Interesting. What's the difference? Also, my response got marked wrong cuz I said Mama and not Mom. :( я не глупый госпожа.
Does this only apply to pets? What about fruits? Can I omit the yest' if I am stressing that mom has an apple instead of a pear? What about houses? This is realy confusing to learners coming from languages that require the equivalent of yest'.
The fact of having some pet(s) is implied.
You use Genitive in negations and Nominative in affirmative sentences.
This link really helped me: http://www.auburn.edu/~mitrege/russian/tutorials/0005.html
Sorry but can somebody explain to me what U means? Because in this test it's seemed to change.
It is a preposition with the meaning of "at, beside". It is also used with living beings to sort of "convert" them to places. You see, in Russian the most idiomatic way to express possession is to say that a thing is "at" someone:
- У меня есть машина. = I have a car.
- У меня есть компьютер. = I have a computer.
- У мамы есть собака. = Mom has a dog.
- У собаки есть мама. = The dog has a mom.
More advanced stuff: pseudo-places expressed by у-phrases are also used at the beginning of a sentence to say something about a thing that "belongs" (from the language's POV) to a person or object. It is usually translated by the English possessive (the Russian sentences implies the situation is relevant to the "owner"). It is a bit one-sided because you can also use Russian possessive to translate the English sentence back. The sentence loses the connotation of relevance then and becomes an objective statement about that thing:
- У меня сломалась дверь. → My door broke. → Моя дверь сломалась.
- У тебя спина белая. → Your back is white. → Твоя спина белая.
- У меня мама не работает. → My mom does not work. → Моя мама не работает.
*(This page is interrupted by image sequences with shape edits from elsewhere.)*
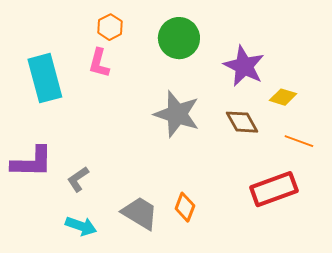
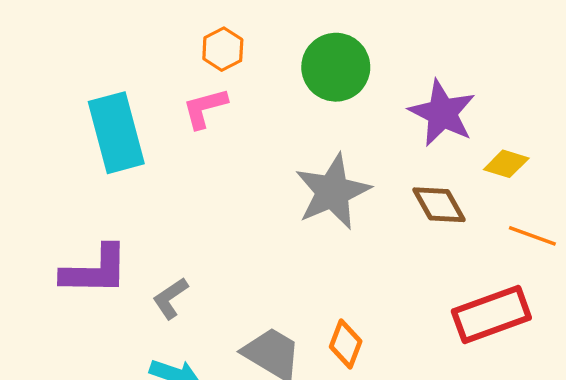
pink L-shape: (99, 63) -> (205, 108), turned 60
gray star: (177, 114) -> (333, 192), turned 30

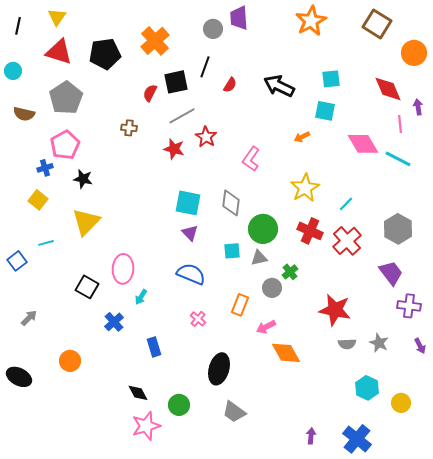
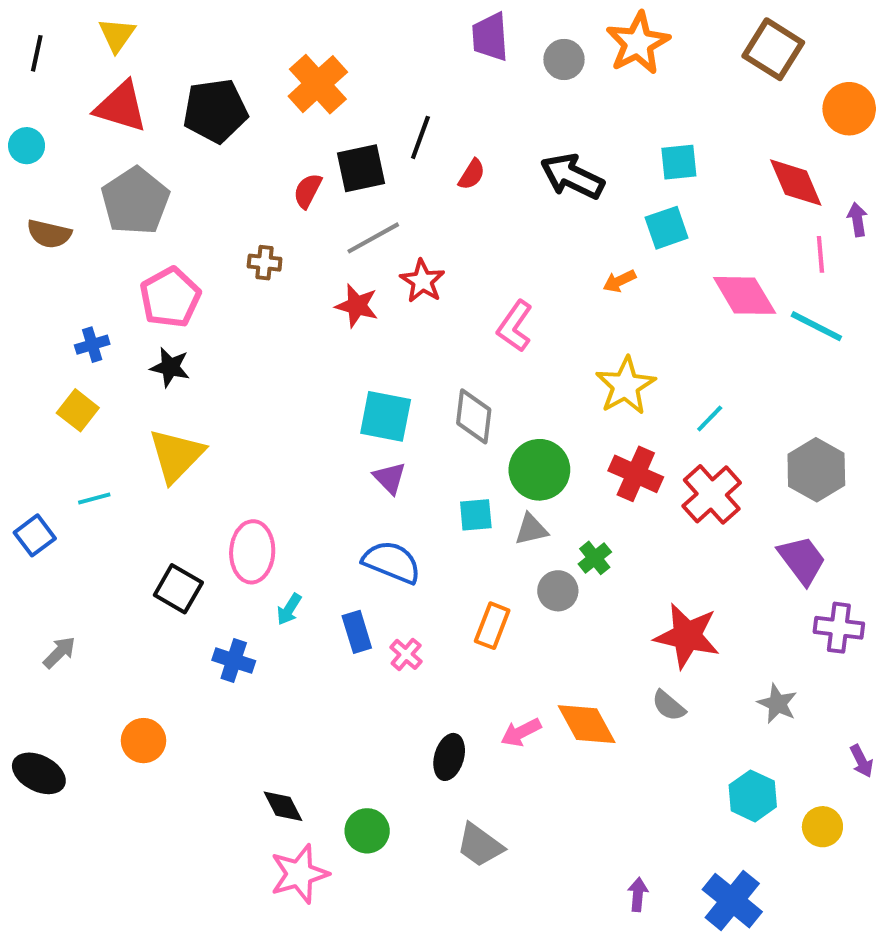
gray circle: (213, 29) -> (564, 59), moved
cyan square: (325, 111) -> (667, 228), turned -30
pink pentagon: (65, 145) -> (170, 297), moved
blue cross: (114, 322) -> (234, 661), turned -30
pink arrow: (266, 327) -> (521, 732), moved
gray semicircle: (347, 344) -> (669, 706), moved, turned 42
purple arrow: (420, 346) -> (861, 761), moved
blue rectangle: (154, 347) -> (357, 632), moved
black ellipse: (219, 369) -> (449, 757), size x0.7

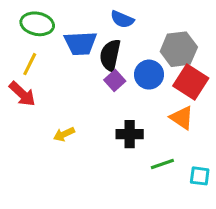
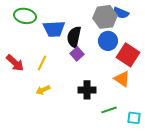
blue semicircle: (122, 19) -> (121, 13), moved
gray hexagon: (179, 49) -> (105, 17), moved
yellow line: (30, 64) -> (42, 63), moved
blue circle: (149, 75) -> (108, 41), moved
There could be "or" ore "and" in same time. I wrote "or" and it went wrong.
why "у мамы его нет" can be translated as "he is jot at mom's place" and here it is not accepted "a/the cat and a/the dog are at mom's place" ? any help please?
I thought "Mom has THE cat and THE dog" would be a plausible translation, depending on context, but both the first and second "the" were specifically corrected to "a." I realize articles are very different from in English, but would there be another form that should be translated with "the"? Perhaps "У мамы эта кошка и эта собака"?
I understand the translation and agree with it. BUT the speaker is clearly saying мама не мамы. We are supposed to write what we hear and I hear мама
I suppose that's what it literally translates to, but that's not what it means in English.